Un exemple d’anti-marketing abondamment discuté dans le monde académique est la campagne publicitaire de la marque Patagonia « Don’t buy this jacket » (« N’achetez pas cette veste »). Cette campagne, lancée le jour du Black Friday en 2011, expliquait :

« Nous voulons faire le contraire de toutes les autres entreprises aujourd’hui. Nous vous demandons d’acheter moins et de réfléchir avant de dépenser un centime pour cette veste ou toute autre chose. […] N’achetez pas ce dont vous n’avez pas besoin. Réfléchissez à deux fois avant d’acheter quoi que ce soit. »

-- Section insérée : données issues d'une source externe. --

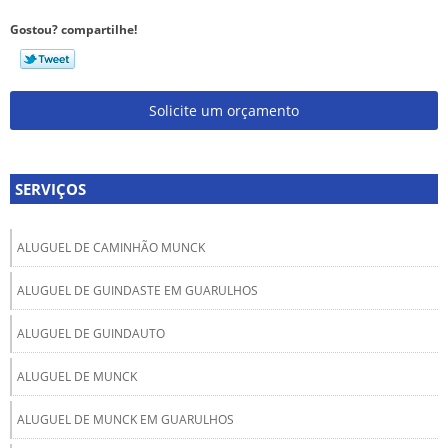
Gostou? compartilhe!
Solicite um orçamento
SERVIÇOS
ALUGUEL DE CAMINHÃO MUNCK
ALUGUEL DE GUINDASTE EM GUARULHOS
ALUGUEL DE GUINDAUTO
ALUGUEL DE MUNCK
ALUGUEL DE MUNCK EM GUARULHOS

D’autres marques, comme Globetrotter, Fjällräven, ou Burton Snowboard, ont suivi et attiré le regard académique sur ce type de « sufficiency-oriented marketing » (commercialisation axée sur la suffisance).

Certaines entreprises proposant des produits de consommation quotidienne ont également adopté une approche tendant vers la sobriété. La boulangerie états-unienne Panera communique sur le fait qu’elle fait don de ses restes de pain après la fermeture de ses magasins pour réduire le gaspillage alimentaire. « Baked before sunrise, donated after sunset » (cuit avant l’aube, donné après le coucher du soleil) dit leur slogan. On retrouve le même principe de lutte contre le gaspillage alimentaire chez la boulangerie Demain (Paris) qui récupère les invendus dans une vingtaine de boulangeries pour les vendre le lendemain à prix bradés.

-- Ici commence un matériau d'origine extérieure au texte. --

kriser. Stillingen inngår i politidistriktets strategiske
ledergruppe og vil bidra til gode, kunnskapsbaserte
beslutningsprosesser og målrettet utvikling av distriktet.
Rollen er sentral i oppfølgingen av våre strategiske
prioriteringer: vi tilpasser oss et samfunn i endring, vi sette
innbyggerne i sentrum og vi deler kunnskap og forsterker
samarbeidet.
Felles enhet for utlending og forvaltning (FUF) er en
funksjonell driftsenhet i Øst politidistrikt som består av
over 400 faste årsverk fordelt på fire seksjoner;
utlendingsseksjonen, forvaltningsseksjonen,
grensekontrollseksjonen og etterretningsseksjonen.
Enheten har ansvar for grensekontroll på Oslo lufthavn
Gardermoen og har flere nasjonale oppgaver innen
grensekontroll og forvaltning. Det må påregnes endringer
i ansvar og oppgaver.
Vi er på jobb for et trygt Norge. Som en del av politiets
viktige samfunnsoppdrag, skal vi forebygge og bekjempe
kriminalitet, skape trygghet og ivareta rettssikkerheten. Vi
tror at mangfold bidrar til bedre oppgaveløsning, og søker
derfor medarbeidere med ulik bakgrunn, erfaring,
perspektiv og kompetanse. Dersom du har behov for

Mais alors, pourquoi une telle levée de boucliers face à la campagne de l’Ademe ? Comparés à ces exemples d’anti-marketing et de sufficiency-oriented marketing, les spots de l’Ademe réalisent un décalage important : ils généralisent ce type de marketing à tout objet marchand. En même temps, vu que les spots ont été commandités par une institution politique, l’Ademe, le message ne s’adresse pas seulement aux consommateurs, mais, plus globalement, à tout citoyen. C’est cette double montée en généralité qui explique l’irritation des commerçants. C’est aussi ce qui réjouit les tenants d’une mise à l’agenda politique plus conséquente de la sobriété. Peut-on vendre la sobriété ?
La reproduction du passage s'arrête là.